Menurut riwayat, hanya
tersisa 12 orang atau beberapa orang saja yang tetap bertahan
di masjid. Setelah shalat selesai, Nabi SAW menegur perbuatan mereka. Tidak
lama setelah kejadian itu, turunlah ayat 11 ini, yang menegur mereka yang lebih
mengutamakan perniagaan dan kesenangan (permainan) daripada mendengarkan
khutbah dan shalat Jumat.
Ayat ini tidak hanya
mengkritik perilaku tersebut tetapi juga menegaskan bahwa apa yang ada di sisi
Allah (yakni pahala dan keberkahan dari ibadah) jauh lebih baik daripada
keuntungan materi duniawi.
Implikasi
Hukum Menurut Ulama Fiqih dan Tafsir
Tiga ayat ini menjadi
dasar hukum yang sangat penting dalam syariat Islam, terutama terkait dengan
shalat Jumat.
1.
Waktu Kewajiban (Ayat 9)
Para ulama fiqih sepakat
bahwa kewajiban meninggalkan jual beli dan aktivitas duniawi
lainnya dimulai sejak adzan shalat Jumat dikumandangkan.
·
Jumhur (mayoritas) ulama,
termasuk dari mazhab Hanafi, Maliki,
Syafi'i, dan Hanbali, berpendapat
bahwa larangan ini berlaku bagi laki-laki mukallaf
yang diwajibkan shalat Jumat. Larangan ini tidak berlaku untuk wanita,
anak-anak, atau musafir yang tidak wajib melaksanakan shalat Jumat.
·
Hukumnya adalah haram. Jual
beli yang dilakukan pada waktu ini dianggap tidak sah (batal)

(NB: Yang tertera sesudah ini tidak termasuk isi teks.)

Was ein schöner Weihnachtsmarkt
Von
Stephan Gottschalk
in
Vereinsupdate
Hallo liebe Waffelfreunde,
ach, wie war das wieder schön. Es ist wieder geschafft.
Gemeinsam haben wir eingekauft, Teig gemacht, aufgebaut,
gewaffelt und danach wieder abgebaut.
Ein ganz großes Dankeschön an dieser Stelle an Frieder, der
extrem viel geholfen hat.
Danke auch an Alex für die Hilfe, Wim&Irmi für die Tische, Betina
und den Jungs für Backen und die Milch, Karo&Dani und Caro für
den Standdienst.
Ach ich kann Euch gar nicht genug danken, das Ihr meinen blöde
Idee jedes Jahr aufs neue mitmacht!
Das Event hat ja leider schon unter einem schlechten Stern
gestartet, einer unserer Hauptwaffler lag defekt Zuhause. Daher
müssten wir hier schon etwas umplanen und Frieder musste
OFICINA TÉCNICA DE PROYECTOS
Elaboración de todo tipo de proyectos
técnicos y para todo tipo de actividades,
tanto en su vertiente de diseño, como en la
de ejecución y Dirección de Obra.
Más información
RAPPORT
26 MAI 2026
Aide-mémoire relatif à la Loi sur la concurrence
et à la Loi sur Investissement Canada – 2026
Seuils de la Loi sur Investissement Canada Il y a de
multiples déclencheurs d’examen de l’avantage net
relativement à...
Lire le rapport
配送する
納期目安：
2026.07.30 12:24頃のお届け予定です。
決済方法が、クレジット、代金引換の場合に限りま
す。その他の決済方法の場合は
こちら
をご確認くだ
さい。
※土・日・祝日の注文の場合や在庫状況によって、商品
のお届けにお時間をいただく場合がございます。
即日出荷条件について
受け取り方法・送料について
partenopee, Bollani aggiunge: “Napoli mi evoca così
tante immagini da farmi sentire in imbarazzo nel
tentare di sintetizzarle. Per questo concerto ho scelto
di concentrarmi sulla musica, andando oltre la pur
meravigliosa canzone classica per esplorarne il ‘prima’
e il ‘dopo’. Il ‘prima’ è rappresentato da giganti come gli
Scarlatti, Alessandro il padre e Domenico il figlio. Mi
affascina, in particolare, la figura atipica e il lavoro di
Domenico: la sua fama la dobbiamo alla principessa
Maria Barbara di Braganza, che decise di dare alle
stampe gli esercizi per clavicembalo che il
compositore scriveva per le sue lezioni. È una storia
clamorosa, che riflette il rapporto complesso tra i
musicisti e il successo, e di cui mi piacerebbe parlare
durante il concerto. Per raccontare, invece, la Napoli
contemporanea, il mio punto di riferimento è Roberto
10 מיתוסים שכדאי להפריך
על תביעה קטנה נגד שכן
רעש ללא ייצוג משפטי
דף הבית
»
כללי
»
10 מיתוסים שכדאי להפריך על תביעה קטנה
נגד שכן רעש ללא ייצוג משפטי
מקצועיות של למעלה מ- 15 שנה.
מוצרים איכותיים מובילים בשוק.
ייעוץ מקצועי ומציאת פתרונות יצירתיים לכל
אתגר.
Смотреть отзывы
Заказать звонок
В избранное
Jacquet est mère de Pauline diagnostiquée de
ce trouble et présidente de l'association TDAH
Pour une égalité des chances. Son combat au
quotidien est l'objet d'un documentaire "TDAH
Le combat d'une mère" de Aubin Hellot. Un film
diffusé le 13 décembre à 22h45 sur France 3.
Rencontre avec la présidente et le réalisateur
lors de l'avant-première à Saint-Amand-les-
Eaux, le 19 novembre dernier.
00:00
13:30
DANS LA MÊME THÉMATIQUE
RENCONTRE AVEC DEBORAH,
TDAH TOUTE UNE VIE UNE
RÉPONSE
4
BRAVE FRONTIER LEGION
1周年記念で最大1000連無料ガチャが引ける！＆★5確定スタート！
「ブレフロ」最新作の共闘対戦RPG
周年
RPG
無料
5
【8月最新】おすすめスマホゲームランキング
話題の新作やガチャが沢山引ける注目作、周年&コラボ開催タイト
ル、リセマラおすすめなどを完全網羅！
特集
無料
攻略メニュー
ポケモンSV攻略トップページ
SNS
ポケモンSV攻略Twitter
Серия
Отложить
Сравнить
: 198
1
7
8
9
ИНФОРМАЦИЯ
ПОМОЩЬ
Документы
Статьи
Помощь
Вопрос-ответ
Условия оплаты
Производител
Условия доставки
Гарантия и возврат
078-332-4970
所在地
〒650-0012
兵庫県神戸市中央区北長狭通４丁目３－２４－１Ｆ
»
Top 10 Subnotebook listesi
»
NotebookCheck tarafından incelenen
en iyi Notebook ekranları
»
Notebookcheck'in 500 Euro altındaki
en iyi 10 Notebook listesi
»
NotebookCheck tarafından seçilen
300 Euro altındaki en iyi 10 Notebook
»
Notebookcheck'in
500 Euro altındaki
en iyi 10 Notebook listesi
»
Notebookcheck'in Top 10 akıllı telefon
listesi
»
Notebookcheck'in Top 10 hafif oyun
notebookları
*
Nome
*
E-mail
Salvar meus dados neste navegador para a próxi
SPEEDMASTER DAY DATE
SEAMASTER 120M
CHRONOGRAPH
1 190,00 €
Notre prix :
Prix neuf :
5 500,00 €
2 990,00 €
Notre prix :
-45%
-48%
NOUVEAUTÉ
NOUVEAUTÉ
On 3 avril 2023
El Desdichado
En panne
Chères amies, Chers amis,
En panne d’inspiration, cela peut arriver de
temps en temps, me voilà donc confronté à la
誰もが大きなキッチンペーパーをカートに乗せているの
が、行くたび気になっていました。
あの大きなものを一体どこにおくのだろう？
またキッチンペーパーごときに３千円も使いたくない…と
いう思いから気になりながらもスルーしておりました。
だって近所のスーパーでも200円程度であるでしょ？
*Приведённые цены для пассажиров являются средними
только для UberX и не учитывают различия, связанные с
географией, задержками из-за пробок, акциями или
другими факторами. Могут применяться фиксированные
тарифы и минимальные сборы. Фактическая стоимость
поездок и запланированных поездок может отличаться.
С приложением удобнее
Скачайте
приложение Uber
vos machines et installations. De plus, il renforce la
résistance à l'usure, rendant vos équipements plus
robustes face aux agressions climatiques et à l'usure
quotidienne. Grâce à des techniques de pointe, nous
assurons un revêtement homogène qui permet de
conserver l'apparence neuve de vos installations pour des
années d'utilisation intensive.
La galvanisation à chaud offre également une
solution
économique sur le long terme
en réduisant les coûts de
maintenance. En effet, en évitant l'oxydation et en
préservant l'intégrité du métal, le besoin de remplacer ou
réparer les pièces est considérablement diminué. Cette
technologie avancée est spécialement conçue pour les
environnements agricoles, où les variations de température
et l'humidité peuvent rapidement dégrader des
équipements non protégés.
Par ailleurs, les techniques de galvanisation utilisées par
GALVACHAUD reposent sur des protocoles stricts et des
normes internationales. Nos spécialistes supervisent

menurut mazhab Syafi'i dan Hanbali. Sementara menurut mazhab Hanafi dan Maliki,
jual belinya sah tapi pelakunya berdosa besar.
2.
Bersegera Menuju Masjid (Ayat 9)
Lafal "fas'au" (bersegeralah) diartikan oleh para
ulama bukan sebagai lari tergesa-gesa, melainkan sebagai bersegera secara fisik dan mental dengan niat yang
sungguh-sungguh untuk shalat.
· Imam al-Qurthubi dalam tafsirnya menjelaskan bahwa yang dimaksud adalah berjalan dengan tenang dan penuh penghormatan, sebagaimana hadits Nabi SAW yang melarang tergesa-gesa saat menuju shalat :
:
إِذَا
أُقِيمَتِ الصَّلَاةُ فَلَا تَأْتُوهَا وَأَنْتُمْ تَسْعَوْنَ، وَأْتُوهَا
وَأَنْتُمْ تَمْشُونَ، وَعَلَيْكُمُ السَّكِينَةُ وَالْوَقَارُ، فَمَا
أَدْرَكْتُمْ فَصَلُّوا، وَمَا فَاتَكُمْ فَأَتِمُّوا
Terjemahan:
"Jika shalat telah dimulai, janganlah kalian mendatanginya dengan
tergesa-gesa. Datangilah dengan berjalan biasa, dan kalian wajib tenang dan
berwibawa. Apa yang kalian dapatkan (dari rakaat) shalat, maka shalatlah, dan
apa yang terlewat, maka sempurnakanlah." (HR. Bukhari dan Muslim).
3.
Kembalinya Aktivitas Dunia (Ayat 10)
Ayat ini memberikan
kelonggaran setelah shalat selesai. Kata "fantashiru"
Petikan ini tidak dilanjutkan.